Source – csoonline.com
October is one of my favorite months of the year in Oregon, where I live. I call it “pumpkin patch season” and the colors are magnificent, as the season changes. For many of my friends, October weekends are spent squarely rooted in front of the TV watching football. And in case it isn’t penciled in your calendar – it’s also National Cyber Security Awareness Month (NCSAM).
Developed by the National Cyber Security Alliance and the U.S. Department of Homeland Security, NCSAM seeks to unite industry and government organizations in the goal of providing Americans a safer and more secure online experience.
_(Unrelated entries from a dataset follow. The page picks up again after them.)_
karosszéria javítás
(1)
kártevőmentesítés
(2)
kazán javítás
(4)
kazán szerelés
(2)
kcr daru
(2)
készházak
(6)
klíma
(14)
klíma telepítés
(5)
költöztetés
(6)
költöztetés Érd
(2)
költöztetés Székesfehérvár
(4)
Now in its 14th year, the month feels more relevant than ever, given the almost-daily breaches reported in the news.
You may ask, “How does one celebrate NCSAM?” Good question – there are no costumes or candy involved, so it isn’t like Halloween, but it does have great possibilities as a community event – especially if you’re in the financial services community.
Easy and secure — can I really have both?
While most consumer-facing businesses understand the responsibility of protecting their customers, businesses face a significant hurdle when trying to provide both a safe and friendly experience. One industry in particular is finding this conundrum confounding – financial services. As financial institutions (FI’s) like banks and credit unions or insurance companies work to protect their customers’ sensitive information, they are searching for solutions that won’t compromise customer service quality – essentially, trying to find the balance between providing low-friction experiences for users and proper risk mitigation for the business.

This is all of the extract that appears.